**INSTRUCTIONS FOR THE TASK:** Report how many lines below include "logo", giving the figure alone.
==========
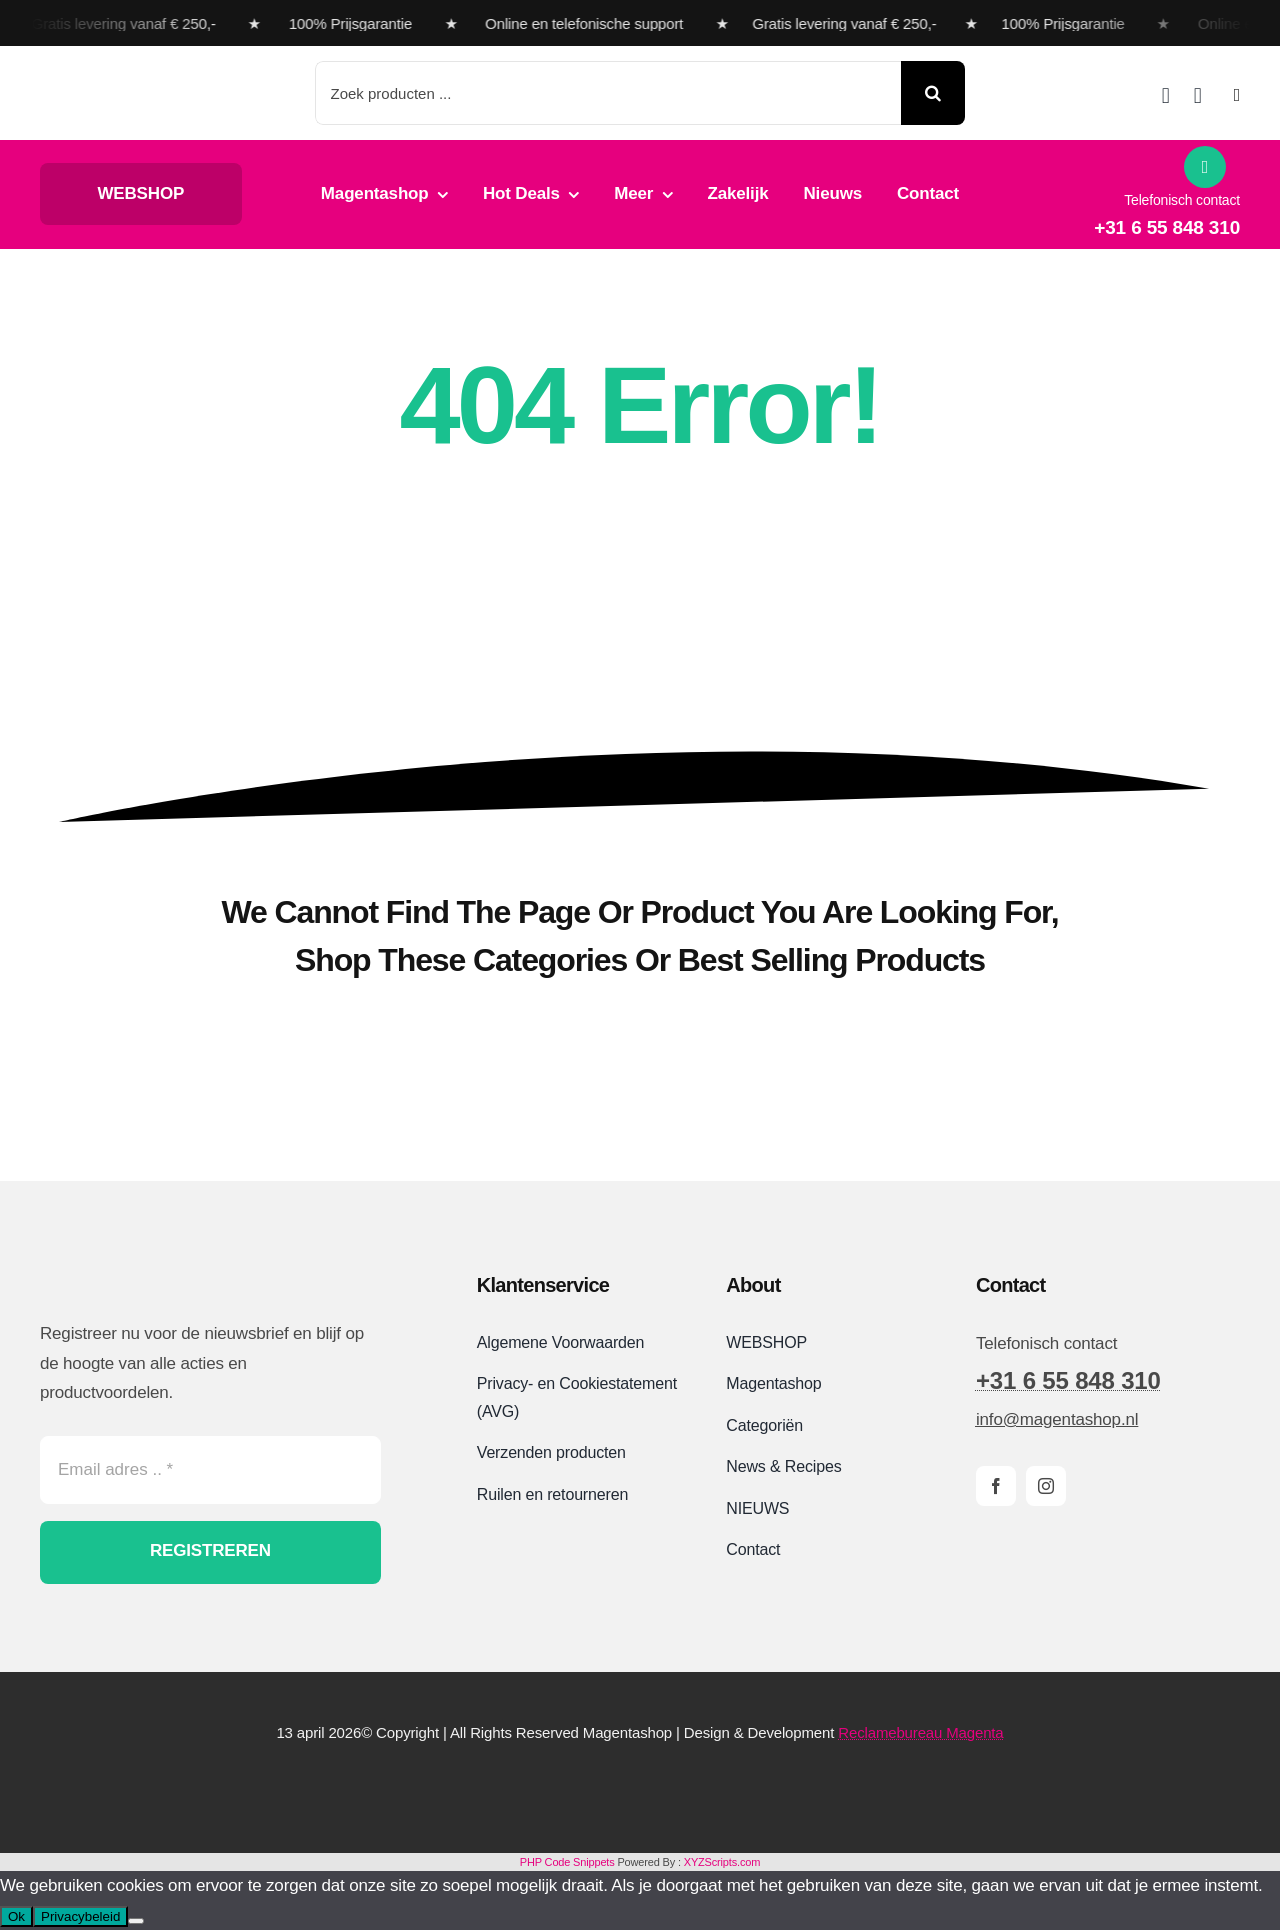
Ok (16, 1916)
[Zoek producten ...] (608, 93)
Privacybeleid (80, 1916)
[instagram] (1046, 1486)
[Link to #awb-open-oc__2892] (1237, 95)
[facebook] (996, 1486)
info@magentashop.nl (1057, 1419)
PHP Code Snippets (567, 1862)
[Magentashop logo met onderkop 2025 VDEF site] (153, 72)
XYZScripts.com (722, 1862)
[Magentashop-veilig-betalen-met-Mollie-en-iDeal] (640, 1785)
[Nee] (136, 1921)
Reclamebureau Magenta (920, 1732)
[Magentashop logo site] (145, 1269)
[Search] (933, 93)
==========
**RESULT OF THIS TASK:** 2